(Data under study Opens)
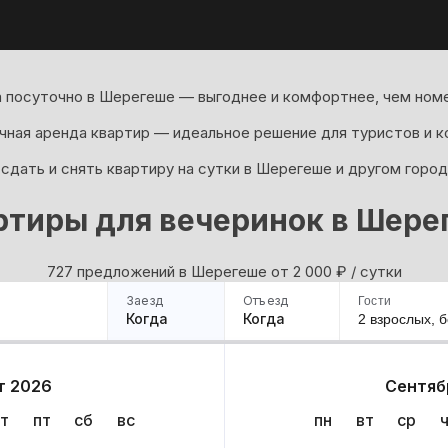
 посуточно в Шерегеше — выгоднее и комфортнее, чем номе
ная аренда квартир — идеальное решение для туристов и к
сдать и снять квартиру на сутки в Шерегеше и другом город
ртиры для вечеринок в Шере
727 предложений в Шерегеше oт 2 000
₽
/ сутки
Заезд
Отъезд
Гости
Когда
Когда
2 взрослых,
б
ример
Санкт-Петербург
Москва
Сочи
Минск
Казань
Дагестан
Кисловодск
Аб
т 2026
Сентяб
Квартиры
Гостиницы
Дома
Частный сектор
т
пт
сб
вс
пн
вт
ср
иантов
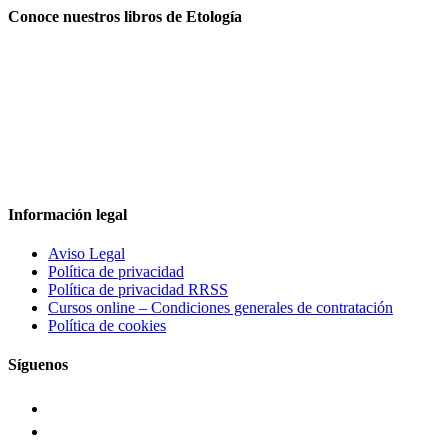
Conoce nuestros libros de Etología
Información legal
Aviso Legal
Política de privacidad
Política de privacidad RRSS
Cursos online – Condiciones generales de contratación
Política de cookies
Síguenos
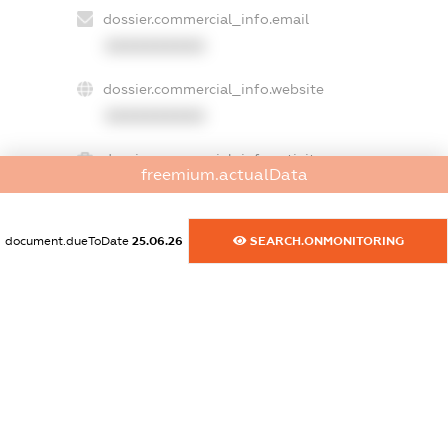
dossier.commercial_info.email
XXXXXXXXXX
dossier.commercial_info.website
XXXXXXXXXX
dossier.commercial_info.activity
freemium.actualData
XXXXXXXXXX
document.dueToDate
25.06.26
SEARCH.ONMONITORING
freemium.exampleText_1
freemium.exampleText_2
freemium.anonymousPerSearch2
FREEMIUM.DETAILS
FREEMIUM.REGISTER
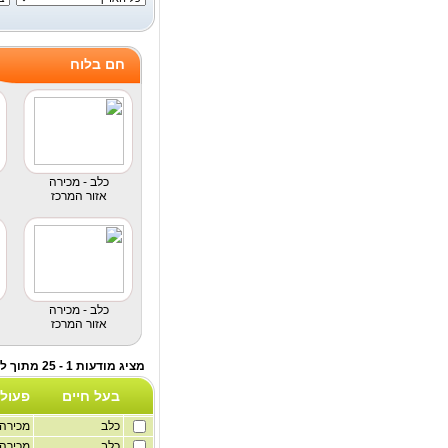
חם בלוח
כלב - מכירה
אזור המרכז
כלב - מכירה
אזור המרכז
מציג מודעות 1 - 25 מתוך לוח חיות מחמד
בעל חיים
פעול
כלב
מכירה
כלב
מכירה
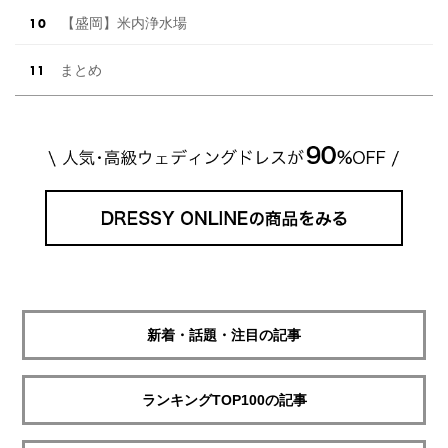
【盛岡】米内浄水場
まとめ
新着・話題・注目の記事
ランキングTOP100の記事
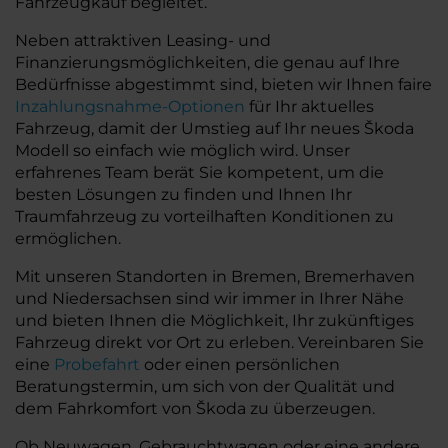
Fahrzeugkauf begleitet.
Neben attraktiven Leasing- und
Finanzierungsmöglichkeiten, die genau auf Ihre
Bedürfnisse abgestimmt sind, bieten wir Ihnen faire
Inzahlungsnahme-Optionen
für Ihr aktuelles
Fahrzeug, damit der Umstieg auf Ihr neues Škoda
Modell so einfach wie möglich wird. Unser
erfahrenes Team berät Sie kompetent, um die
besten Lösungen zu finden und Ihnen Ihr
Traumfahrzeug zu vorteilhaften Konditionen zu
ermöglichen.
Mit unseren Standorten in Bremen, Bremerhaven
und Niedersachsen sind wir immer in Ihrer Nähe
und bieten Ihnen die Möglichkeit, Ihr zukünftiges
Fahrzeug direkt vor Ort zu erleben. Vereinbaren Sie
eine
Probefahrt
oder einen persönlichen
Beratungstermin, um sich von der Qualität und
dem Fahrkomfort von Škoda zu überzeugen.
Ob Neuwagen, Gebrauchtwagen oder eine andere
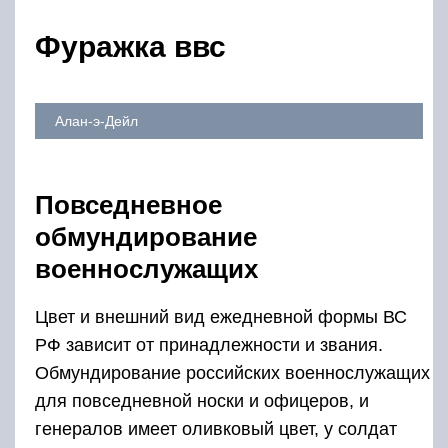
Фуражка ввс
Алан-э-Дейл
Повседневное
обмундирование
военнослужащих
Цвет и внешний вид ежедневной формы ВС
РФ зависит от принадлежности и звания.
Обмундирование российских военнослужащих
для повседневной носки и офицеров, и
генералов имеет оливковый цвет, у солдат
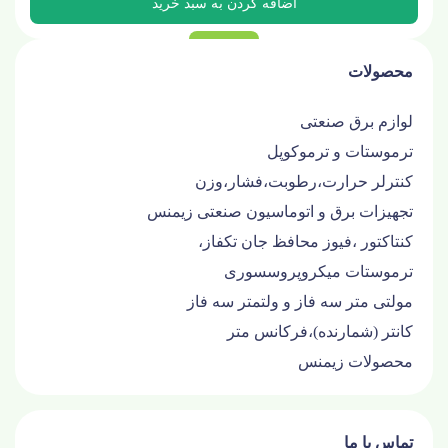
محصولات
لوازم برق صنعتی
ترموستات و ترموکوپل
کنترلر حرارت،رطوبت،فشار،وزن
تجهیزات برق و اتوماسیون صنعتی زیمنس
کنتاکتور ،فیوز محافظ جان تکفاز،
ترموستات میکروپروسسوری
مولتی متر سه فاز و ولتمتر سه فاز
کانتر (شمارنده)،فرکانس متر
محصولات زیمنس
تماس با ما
(Data under study Closes)
The answer is a bare number: how many lines of the records contain the string "sind"?

Exercise result: 2